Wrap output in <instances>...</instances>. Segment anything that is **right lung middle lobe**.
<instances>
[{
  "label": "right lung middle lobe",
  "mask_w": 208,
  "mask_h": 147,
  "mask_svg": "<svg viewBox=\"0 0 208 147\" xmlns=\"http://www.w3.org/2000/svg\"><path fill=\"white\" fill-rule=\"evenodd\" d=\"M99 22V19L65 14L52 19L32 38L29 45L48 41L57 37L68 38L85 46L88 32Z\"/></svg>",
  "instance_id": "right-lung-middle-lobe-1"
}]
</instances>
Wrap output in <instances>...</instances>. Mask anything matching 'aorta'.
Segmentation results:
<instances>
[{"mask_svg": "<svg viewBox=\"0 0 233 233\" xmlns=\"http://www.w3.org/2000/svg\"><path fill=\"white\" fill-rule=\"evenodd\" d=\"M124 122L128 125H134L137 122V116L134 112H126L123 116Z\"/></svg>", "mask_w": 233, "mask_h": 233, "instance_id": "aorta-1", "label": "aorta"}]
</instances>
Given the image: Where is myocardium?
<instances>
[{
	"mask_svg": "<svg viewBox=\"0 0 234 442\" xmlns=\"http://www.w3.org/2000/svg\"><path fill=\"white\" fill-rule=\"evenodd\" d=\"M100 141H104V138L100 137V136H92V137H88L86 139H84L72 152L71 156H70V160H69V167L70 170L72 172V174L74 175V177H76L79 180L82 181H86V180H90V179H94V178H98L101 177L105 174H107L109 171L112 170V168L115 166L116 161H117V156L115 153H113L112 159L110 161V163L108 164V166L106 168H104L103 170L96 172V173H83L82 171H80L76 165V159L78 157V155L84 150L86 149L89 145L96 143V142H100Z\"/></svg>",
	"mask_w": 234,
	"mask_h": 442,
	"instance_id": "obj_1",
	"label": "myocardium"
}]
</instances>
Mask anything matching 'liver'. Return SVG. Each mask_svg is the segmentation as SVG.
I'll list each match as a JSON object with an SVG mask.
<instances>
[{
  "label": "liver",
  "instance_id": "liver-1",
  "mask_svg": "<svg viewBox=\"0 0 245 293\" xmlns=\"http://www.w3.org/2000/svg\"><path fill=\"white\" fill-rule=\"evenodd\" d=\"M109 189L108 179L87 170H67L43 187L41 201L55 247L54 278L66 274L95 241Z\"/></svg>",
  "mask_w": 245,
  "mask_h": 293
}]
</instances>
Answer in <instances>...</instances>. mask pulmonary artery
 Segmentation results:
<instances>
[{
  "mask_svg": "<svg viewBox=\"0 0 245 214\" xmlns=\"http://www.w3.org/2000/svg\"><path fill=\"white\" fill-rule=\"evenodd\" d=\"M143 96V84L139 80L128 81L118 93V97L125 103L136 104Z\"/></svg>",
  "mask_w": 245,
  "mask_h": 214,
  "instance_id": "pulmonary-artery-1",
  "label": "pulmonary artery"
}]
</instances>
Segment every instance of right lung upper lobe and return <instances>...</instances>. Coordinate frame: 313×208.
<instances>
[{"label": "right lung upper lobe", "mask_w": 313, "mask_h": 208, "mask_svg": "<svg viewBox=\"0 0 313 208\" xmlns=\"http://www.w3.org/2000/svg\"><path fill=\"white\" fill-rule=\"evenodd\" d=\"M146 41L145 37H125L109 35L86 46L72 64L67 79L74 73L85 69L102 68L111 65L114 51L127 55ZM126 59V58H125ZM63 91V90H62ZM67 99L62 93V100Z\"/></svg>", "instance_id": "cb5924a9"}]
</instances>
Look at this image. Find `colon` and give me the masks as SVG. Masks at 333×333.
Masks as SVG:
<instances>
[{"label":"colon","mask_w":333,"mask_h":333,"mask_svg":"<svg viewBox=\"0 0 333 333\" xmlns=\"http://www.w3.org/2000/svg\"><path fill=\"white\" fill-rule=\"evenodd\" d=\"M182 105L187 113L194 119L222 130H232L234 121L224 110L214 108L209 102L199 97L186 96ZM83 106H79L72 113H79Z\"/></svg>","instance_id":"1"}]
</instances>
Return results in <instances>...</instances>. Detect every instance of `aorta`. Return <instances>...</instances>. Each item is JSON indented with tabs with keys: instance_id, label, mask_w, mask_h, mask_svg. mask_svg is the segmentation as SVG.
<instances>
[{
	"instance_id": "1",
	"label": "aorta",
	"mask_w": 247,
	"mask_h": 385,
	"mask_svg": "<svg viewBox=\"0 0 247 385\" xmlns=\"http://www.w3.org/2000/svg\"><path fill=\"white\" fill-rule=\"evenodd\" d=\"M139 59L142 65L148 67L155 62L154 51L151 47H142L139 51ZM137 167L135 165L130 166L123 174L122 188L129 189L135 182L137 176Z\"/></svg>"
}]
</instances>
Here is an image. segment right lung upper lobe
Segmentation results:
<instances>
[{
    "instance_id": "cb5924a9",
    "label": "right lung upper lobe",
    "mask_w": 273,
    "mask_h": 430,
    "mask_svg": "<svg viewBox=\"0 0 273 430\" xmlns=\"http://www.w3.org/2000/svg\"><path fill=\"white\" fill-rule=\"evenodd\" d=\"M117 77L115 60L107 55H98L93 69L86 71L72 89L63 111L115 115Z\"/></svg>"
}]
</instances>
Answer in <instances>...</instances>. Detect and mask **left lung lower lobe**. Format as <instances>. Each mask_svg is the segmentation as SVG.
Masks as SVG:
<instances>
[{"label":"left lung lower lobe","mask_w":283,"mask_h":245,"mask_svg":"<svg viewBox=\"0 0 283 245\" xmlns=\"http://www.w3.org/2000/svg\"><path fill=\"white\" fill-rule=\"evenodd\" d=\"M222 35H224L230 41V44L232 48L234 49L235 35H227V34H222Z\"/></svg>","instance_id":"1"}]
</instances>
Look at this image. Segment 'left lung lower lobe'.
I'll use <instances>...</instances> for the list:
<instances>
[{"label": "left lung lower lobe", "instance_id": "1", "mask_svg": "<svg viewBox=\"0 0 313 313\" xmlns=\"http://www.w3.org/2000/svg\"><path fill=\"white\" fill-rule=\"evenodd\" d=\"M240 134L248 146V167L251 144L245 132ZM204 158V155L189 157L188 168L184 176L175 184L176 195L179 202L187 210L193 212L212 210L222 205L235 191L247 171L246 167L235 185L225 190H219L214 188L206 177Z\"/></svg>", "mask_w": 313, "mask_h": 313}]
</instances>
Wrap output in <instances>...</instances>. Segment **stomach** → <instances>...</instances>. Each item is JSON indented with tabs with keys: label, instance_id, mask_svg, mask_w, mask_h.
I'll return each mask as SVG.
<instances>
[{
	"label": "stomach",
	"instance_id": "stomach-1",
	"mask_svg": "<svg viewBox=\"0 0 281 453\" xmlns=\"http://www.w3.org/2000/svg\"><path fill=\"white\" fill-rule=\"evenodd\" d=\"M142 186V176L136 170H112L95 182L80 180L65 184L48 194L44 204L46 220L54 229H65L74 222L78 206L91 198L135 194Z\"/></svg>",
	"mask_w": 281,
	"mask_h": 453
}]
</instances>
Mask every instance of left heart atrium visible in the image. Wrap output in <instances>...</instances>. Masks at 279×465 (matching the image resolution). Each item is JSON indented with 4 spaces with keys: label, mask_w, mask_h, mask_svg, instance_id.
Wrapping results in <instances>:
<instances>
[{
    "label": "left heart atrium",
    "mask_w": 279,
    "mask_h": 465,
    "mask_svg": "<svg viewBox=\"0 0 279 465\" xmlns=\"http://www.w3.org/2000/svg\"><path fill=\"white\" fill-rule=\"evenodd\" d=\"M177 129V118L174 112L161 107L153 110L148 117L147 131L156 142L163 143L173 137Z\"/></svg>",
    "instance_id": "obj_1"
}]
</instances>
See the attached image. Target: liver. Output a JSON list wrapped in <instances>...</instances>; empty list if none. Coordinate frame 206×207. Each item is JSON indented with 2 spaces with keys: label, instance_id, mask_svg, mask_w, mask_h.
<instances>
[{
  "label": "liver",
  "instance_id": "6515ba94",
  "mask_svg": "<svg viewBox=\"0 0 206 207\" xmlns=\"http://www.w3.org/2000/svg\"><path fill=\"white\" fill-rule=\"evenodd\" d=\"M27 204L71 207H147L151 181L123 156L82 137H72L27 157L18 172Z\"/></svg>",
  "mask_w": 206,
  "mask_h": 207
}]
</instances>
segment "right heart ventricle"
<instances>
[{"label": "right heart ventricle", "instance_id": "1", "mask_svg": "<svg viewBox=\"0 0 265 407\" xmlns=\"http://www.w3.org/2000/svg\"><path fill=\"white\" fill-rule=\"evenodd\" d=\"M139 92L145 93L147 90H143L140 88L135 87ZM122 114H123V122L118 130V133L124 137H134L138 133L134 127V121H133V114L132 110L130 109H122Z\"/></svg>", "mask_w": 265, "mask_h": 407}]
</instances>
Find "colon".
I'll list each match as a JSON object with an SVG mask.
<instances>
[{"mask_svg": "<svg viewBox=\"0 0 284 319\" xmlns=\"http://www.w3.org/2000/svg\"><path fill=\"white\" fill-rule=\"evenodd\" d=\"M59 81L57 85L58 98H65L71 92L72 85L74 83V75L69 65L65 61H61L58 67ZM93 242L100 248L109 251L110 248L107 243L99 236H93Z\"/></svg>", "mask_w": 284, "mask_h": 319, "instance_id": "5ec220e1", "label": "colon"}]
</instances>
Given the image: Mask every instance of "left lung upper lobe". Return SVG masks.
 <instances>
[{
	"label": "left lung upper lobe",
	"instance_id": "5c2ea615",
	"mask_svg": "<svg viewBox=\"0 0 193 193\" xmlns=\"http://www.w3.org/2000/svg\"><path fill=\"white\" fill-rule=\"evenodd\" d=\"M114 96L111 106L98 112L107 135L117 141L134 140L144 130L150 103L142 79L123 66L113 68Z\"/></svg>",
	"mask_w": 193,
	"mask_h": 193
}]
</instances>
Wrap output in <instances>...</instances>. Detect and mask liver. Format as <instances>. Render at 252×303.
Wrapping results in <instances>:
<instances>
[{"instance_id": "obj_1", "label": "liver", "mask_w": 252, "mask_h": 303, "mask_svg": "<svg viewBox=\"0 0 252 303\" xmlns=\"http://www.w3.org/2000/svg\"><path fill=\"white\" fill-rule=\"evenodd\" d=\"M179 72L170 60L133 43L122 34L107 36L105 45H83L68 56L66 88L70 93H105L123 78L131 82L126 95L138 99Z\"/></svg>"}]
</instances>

• BRIEF: Starting from the line with "Given the image: Mask" and ending with the final line of the data, quote every line exactly, both ends included.

• RESPONSE AREA:
Given the image: Mask every instance of "left lung upper lobe". Return SVG masks.
 <instances>
[{
	"label": "left lung upper lobe",
	"instance_id": "5c2ea615",
	"mask_svg": "<svg viewBox=\"0 0 193 193\" xmlns=\"http://www.w3.org/2000/svg\"><path fill=\"white\" fill-rule=\"evenodd\" d=\"M114 96L111 106L98 112L107 135L117 141L134 140L144 130L150 103L142 79L123 66L113 68Z\"/></svg>",
	"mask_w": 193,
	"mask_h": 193
}]
</instances>
Wrap output in <instances>...</instances>. Detect and mask liver. Format as <instances>. Render at 252×303.
Wrapping results in <instances>:
<instances>
[{"instance_id": "obj_1", "label": "liver", "mask_w": 252, "mask_h": 303, "mask_svg": "<svg viewBox=\"0 0 252 303\" xmlns=\"http://www.w3.org/2000/svg\"><path fill=\"white\" fill-rule=\"evenodd\" d=\"M179 72L170 60L133 43L122 34L107 36L105 45H83L68 56L66 88L70 93H105L123 78L131 82L126 95L138 99Z\"/></svg>"}]
</instances>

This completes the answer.